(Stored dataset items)
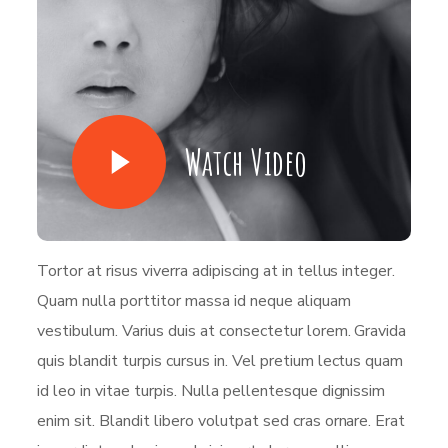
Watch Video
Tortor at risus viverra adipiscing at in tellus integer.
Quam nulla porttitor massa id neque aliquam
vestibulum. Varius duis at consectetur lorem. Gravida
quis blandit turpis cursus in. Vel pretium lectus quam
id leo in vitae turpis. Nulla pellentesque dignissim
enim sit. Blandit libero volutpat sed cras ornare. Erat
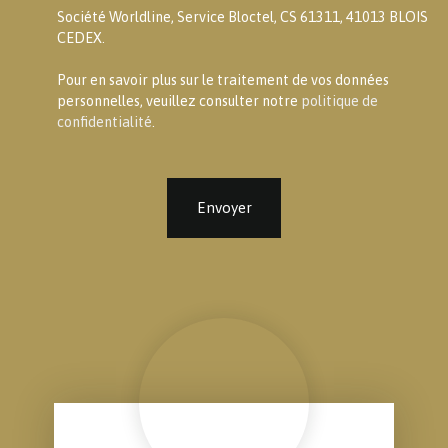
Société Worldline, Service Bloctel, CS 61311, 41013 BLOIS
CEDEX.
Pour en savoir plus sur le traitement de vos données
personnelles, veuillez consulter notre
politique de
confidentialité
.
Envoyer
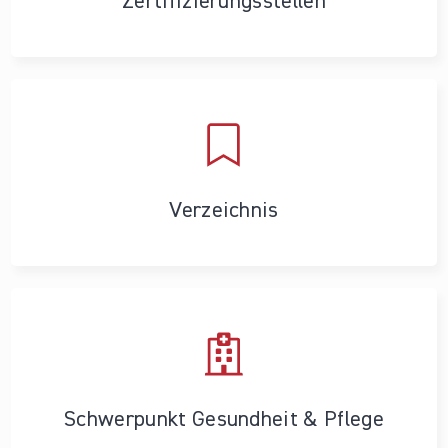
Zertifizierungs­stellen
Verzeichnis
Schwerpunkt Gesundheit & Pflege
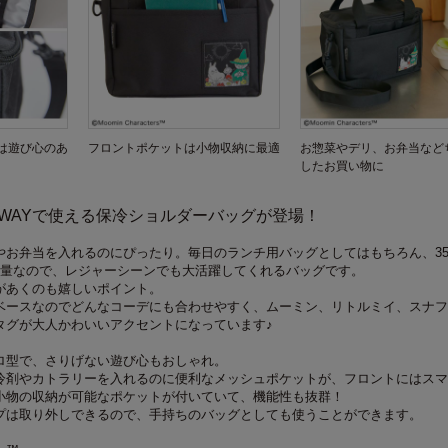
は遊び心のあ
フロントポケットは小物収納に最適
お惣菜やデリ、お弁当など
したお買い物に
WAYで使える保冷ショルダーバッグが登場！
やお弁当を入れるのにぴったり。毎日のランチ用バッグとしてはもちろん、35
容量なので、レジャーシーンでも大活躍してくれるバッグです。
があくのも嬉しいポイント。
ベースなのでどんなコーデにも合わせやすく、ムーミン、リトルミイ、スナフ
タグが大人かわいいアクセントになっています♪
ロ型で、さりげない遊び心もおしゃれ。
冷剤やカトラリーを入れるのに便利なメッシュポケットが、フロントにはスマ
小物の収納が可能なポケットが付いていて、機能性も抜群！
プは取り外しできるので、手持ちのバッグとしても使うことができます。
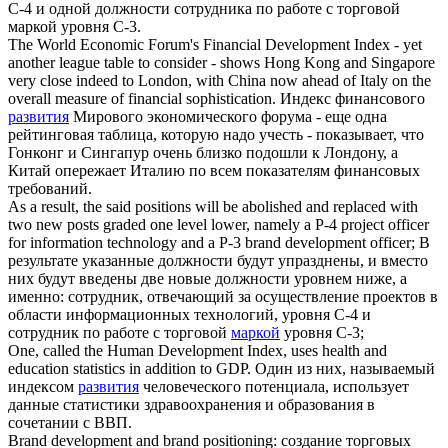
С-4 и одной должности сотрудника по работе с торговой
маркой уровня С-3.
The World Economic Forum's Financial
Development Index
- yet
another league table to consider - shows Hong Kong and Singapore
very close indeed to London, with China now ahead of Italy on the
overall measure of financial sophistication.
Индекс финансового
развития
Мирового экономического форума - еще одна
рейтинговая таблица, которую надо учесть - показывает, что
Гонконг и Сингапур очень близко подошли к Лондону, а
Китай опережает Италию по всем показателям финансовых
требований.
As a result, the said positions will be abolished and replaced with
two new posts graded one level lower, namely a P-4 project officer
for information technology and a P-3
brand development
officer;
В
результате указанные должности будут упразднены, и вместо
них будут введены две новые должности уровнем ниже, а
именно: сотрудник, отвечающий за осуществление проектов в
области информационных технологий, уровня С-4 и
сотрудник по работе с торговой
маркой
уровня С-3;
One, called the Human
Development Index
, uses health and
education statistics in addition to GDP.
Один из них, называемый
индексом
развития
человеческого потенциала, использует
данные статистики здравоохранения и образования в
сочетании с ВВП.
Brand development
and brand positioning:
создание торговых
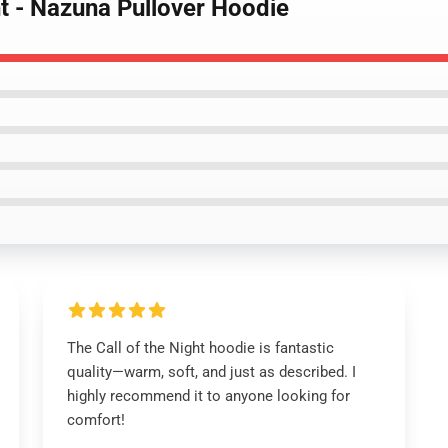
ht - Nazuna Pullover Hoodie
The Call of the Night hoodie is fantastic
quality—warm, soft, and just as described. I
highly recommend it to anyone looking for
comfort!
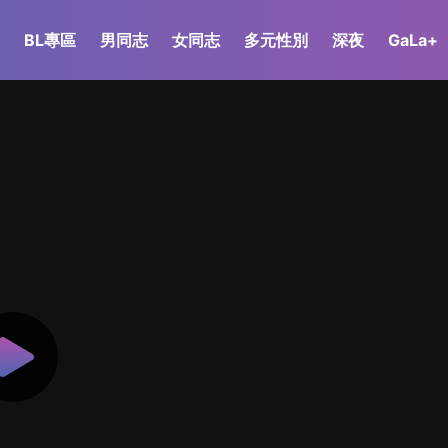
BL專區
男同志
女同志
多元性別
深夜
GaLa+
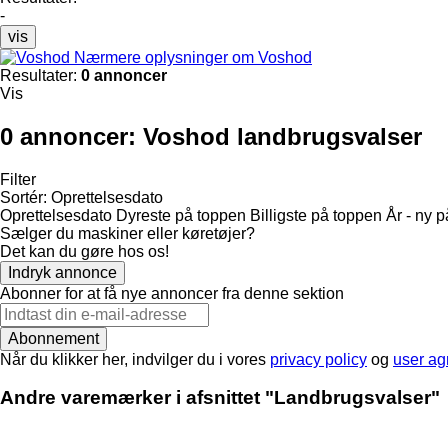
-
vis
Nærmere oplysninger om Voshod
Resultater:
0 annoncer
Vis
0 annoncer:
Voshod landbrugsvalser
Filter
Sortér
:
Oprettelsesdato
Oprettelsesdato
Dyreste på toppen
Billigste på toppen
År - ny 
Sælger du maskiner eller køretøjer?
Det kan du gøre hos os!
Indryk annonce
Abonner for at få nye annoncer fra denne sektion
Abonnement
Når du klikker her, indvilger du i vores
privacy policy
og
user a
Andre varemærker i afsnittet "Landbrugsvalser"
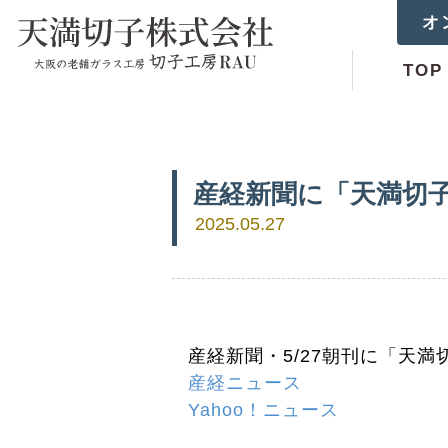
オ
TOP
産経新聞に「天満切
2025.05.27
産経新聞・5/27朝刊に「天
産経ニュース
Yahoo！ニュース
---
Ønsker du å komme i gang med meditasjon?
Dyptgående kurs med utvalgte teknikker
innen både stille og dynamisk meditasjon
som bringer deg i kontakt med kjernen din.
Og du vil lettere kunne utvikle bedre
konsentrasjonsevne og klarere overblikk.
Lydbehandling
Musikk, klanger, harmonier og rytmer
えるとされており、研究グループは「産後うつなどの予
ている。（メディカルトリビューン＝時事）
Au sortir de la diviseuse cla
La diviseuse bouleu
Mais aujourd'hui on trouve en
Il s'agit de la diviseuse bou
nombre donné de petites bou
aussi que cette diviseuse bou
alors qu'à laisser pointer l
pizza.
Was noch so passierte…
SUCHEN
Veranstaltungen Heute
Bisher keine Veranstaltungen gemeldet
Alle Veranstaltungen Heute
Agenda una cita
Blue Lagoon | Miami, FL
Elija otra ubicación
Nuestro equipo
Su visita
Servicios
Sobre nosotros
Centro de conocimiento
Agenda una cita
--
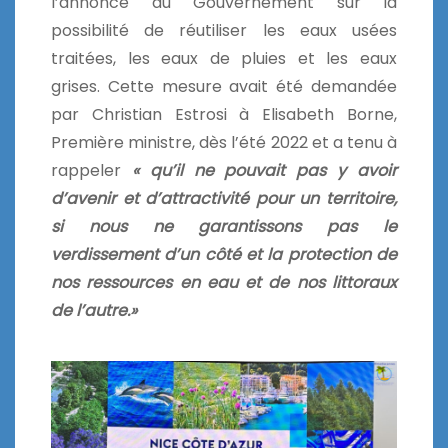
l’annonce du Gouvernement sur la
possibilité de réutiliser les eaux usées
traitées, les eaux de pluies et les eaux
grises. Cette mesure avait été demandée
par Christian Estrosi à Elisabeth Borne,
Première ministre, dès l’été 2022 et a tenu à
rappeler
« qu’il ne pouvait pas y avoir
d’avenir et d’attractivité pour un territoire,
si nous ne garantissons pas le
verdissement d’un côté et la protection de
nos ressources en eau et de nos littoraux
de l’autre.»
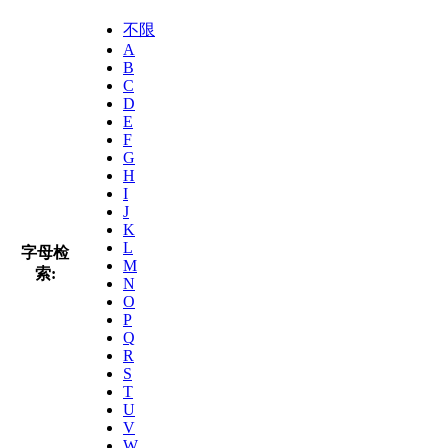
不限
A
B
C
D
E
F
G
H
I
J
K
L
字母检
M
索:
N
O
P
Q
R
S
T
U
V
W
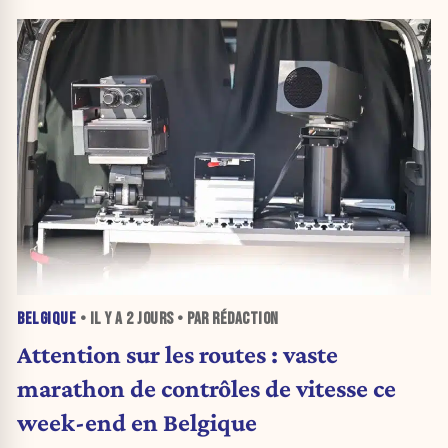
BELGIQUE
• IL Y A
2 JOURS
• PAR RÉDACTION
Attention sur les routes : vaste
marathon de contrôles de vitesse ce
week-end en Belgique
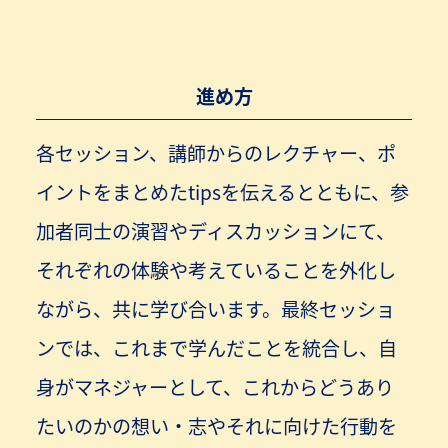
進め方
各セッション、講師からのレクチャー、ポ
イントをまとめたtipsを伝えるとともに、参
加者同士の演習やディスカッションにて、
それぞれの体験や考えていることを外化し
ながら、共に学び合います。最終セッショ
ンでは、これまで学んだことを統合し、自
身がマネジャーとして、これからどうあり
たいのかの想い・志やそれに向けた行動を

* [Work instructions]:
Each line of the data that includes the word "officer" counts once; report the total and nothing more.

* [Answer section]:
2